The world of regulatory institutions has been in a state of flux for the last two decades, and valuable lessons can be learned from a comparative focus on the nature and causes of institutional change and reform in the regulatory agencies and institutions of United States, Canada and Great Britain.
The contributing authors, mainly political scientists and legal scholars but also practicing regulators, make the case for a much broader conceptual view of regulation; that it is increasingly necessary for key regulatory interests - business and consumers - to understand regulation in terms of an interplay among four regions: sectoral, framework, intra-cabinet and international. They also explore inter-regime regulatory institutional relations through case studies to demonstrate how regulatory institutions respond to competing regulatory requirements, and to tensions between sectoral utility regulators and competition and environmental regulators.

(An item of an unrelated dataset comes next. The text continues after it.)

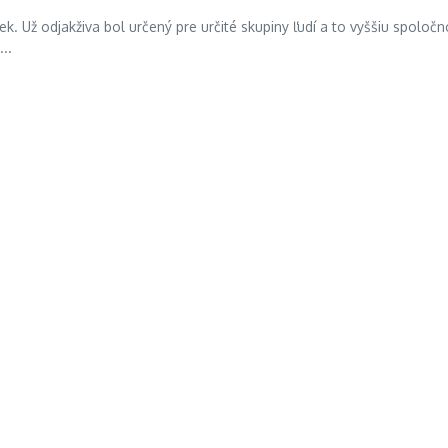
k. Už odjakživa bol určený pre určité skupiny ľudí a to vyššiu spoločn
..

Other key comparisons are drawn out, such as the independence and autonomy of regulators, implementation, economic governance and different paths towards reform. The essential contrast between the three nations studied shows that institutional change in the UK has been explicitly structural, and that a new "regulatory state" has been more openly and fully rediscovered in that country, while change within a federal structure such as exists in the US and Canada has tended to remain more intra-governmental.
The book seeks to provide students of regulation with a work that focuses on the political and institutional that they can place alongside examinations of the economic and legal perspectives.